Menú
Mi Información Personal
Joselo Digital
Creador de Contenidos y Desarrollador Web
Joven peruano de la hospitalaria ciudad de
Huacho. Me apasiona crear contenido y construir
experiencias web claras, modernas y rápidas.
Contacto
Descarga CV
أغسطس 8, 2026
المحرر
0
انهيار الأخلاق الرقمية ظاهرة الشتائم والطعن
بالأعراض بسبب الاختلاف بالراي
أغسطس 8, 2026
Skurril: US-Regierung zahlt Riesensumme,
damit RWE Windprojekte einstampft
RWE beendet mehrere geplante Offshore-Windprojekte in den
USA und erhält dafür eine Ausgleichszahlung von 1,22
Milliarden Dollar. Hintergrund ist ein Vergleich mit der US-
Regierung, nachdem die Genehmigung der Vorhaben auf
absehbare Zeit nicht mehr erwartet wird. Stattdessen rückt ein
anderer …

-----

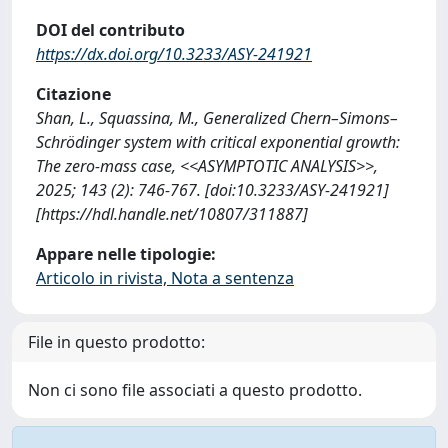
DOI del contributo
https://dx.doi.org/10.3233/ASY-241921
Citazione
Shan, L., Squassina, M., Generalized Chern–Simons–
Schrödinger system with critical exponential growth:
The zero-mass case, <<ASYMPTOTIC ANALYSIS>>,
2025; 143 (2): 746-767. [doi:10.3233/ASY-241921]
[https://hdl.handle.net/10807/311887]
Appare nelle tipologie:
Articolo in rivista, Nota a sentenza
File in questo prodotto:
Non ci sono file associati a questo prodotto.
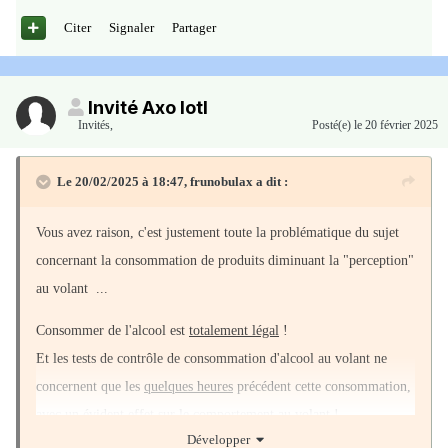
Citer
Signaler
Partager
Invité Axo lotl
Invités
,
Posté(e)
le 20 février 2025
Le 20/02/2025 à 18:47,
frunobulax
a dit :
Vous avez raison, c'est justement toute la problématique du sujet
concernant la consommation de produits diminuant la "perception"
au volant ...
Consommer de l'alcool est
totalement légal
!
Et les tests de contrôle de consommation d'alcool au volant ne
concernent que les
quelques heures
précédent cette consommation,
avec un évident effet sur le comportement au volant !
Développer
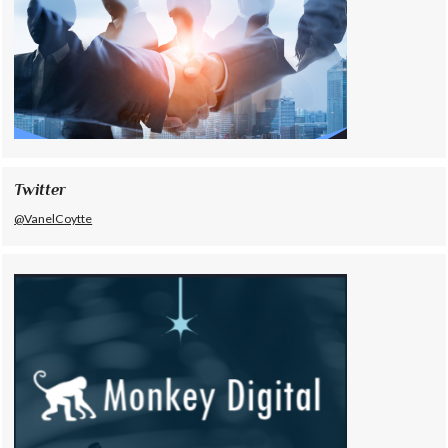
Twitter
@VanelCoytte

-----

- **Work instruction**
Having found the line with "Schrödinger system with" and the line with "totalement légal" in the material above, write out exactly those two and every line between, leaving the pictures out.

- **Output for this exercise**
Schrödinger system with critical exponential growth:
The zero-mass case, <<ASYMPTOTIC ANALYSIS>>,
2025; 143 (2): 746-767. [doi:10.3233/ASY-241921]
[https://hdl.handle.net/10807/311887]
Appare nelle tipologie:
Articolo in rivista, Nota a sentenza
File in questo prodotto:
Non ci sono file associati a questo prodotto.
Citer
Signaler
Partager
Invité Axo lotl
Invités
,
Posté(e)
le 20 février 2025
Le 20/02/2025 à 18:47,
frunobulax
a dit :
Vous avez raison, c'est justement toute la problématique du sujet
concernant la consommation de produits diminuant la "perception"
au volant ...
Consommer de l'alcool est
totalement légal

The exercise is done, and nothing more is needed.